READ: How to Be a Versatile—and Better—Performer

A singer has to know—and listen to—their body.
“[With] a long run, you’ve gotta prevent the snowball. So if something starts feeling weird one day, you’ve gotta deal with it that day or it’s gonna turn into a bigger thing the next day. And it’s taken me a long time to learn that and to kind of tap into what that is. But you just take care of yourself, you know your body, you know your instrument, and you continually work at it. I can go through my career of just doing long runs, and I know so much more now than I did at the beginning, and I wish I could’ve told myself, ‘Save yourself on that.’ ‘Don’t kill yourself here.’ ‘Don’t do that.’ The only answer to that is just know yourself as well as you can.”

Stage acting is about putting your life in someone else’s hands.
“I put my entire life on the other person’s shoulders, regardless—they don’t have a choice. So that’s gonna happen. Everybody’s listening to each other. Especially in this show, there are so many things that we’re all having to be aware of, and you just know that you have each other’s backs, that we’re in this together. It’s too hard to do alone. So I put my life in their hands, and I know that they’re putting theirs in mine.
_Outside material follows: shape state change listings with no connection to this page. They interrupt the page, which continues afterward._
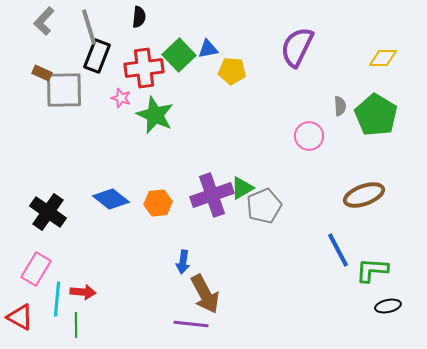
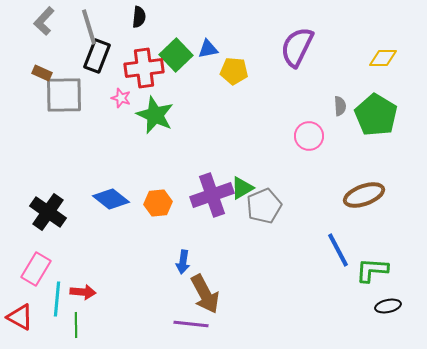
green square: moved 3 px left
yellow pentagon: moved 2 px right
gray square: moved 5 px down
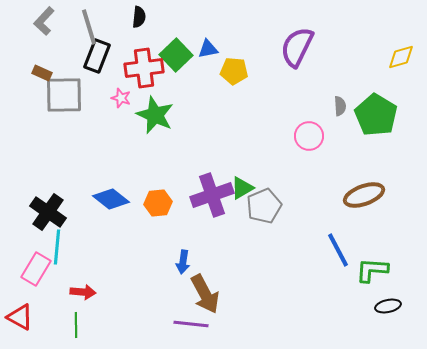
yellow diamond: moved 18 px right, 1 px up; rotated 16 degrees counterclockwise
cyan line: moved 52 px up
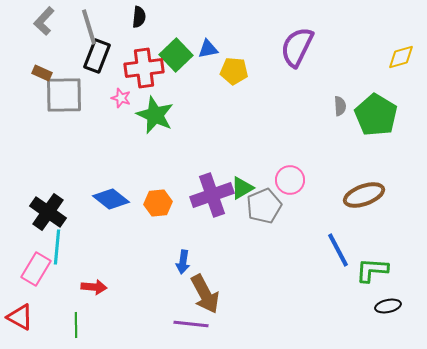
pink circle: moved 19 px left, 44 px down
red arrow: moved 11 px right, 5 px up
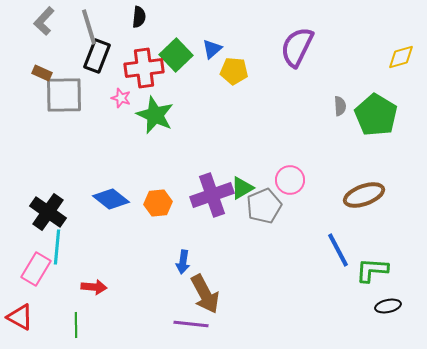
blue triangle: moved 4 px right; rotated 30 degrees counterclockwise
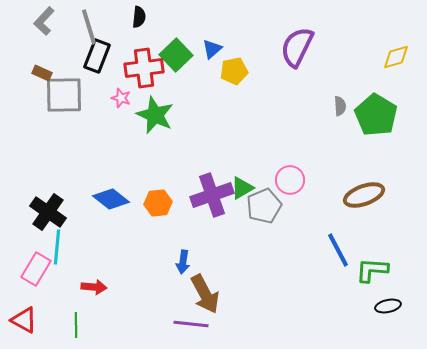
yellow diamond: moved 5 px left
yellow pentagon: rotated 16 degrees counterclockwise
red triangle: moved 4 px right, 3 px down
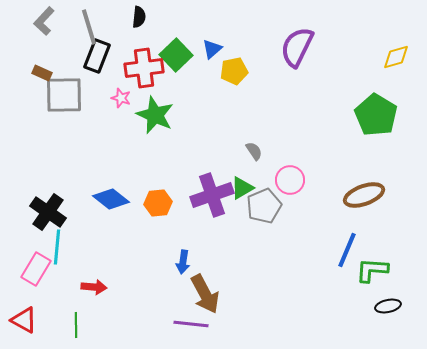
gray semicircle: moved 86 px left, 45 px down; rotated 30 degrees counterclockwise
blue line: moved 9 px right; rotated 51 degrees clockwise
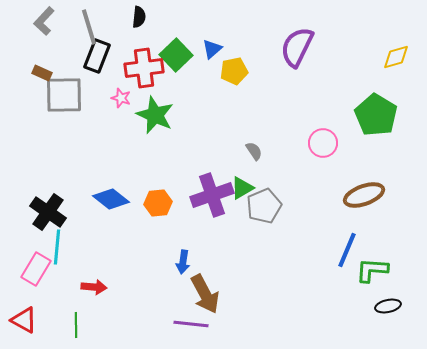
pink circle: moved 33 px right, 37 px up
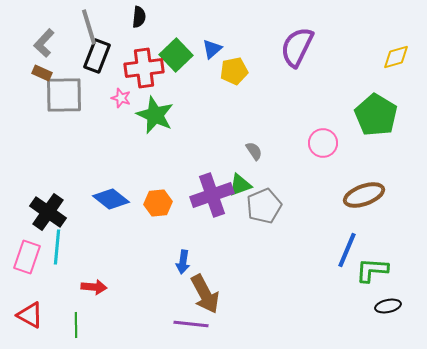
gray L-shape: moved 22 px down
green triangle: moved 2 px left, 3 px up; rotated 10 degrees clockwise
pink rectangle: moved 9 px left, 12 px up; rotated 12 degrees counterclockwise
red triangle: moved 6 px right, 5 px up
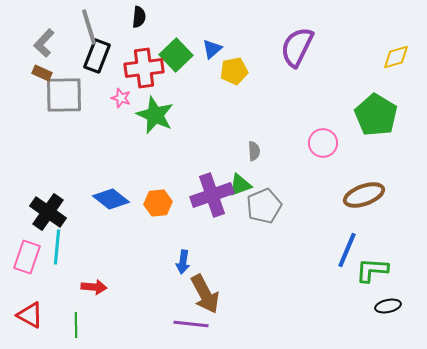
gray semicircle: rotated 30 degrees clockwise
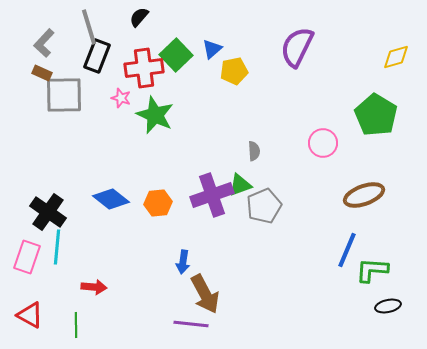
black semicircle: rotated 145 degrees counterclockwise
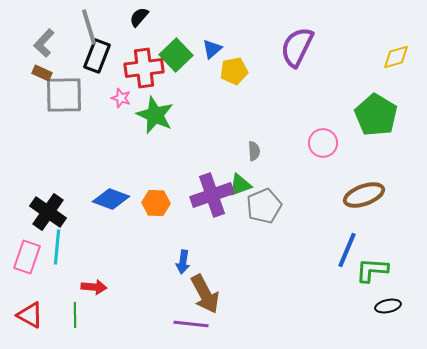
blue diamond: rotated 18 degrees counterclockwise
orange hexagon: moved 2 px left; rotated 8 degrees clockwise
green line: moved 1 px left, 10 px up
That’s the deal.”

Rejection is just someone’s opinion.
“In a weird way, the radical acceptance of how insane this business is is not logical, it’s just not. And the lifestyle of an actor or anyone in the arts is not only not logical, but we’ve been trained—especially in this country, you get into this idea of: high school, college (maybe, it’s up to you), get a job, get married, have children (maybe), die, it’s over. That’s not the boat we’re in. So we won’t have one employer our whole lives, and there are a lot of people in this country who do, so we’re constantly fighting against this paradigm that is just not built for us. But I think you handle rejection by being aware that everybody’s being rejected…. The throughline is the passion, and the love of doing it is the thing that gets you through. And then the rejection, it’s just somebody’s opinion.”